:: SUPPLIED MATERIAL ::
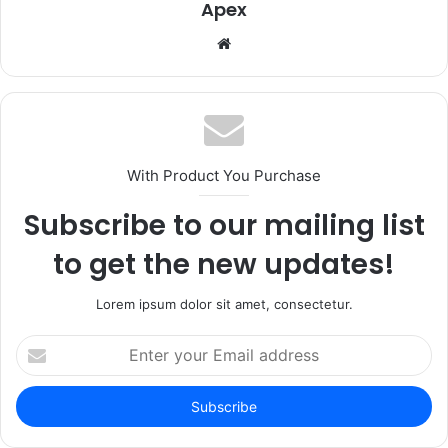
Apex
Website
With Product You Purchase
Subscribe to our mailing list
to get the new updates!
Lorem ipsum dolor sit amet, consectetur.
Enter
your
Email
address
:::
▶ _TASK TO CARRY OUT_
A word-for-word copy of all the data, without pictures, is the expected output.

▶ _EXERCISE RESPONSE_
Apex
Website
With Product You Purchase
Subscribe to our mailing list
to get the new updates!
Lorem ipsum dolor sit amet, consectetur.
Enter
your
Email
address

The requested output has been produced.